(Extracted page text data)

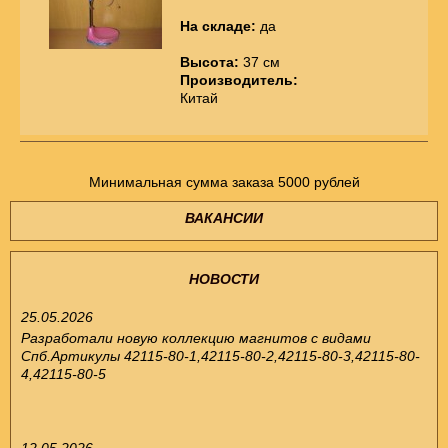
На складе:
да
Высота:
37 см
Производитель:
Китай
Минимальная сумма заказа 5000 рублей
ВАКАНСИИ
НОВОСТИ
25.05.2026
Разработали новую коллекцию магнитов с видами
Спб.Артикулы 42115-80-1,42115-80-2,42115-80-3,42115-80-
4,42115-80-5
12.05.2026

◆ **Your task**
Return the complete data unchanged and include none of the pictures.

◆ **Finished task**
На складе:
да
Высота:
37 см
Производитель:
Китай
Минимальная сумма заказа 5000 рублей
ВАКАНСИИ
НОВОСТИ
25.05.2026
Разработали новую коллекцию магнитов с видами
Спб.Артикулы 42115-80-1,42115-80-2,42115-80-3,42115-80-
4,42115-80-5
12.05.2026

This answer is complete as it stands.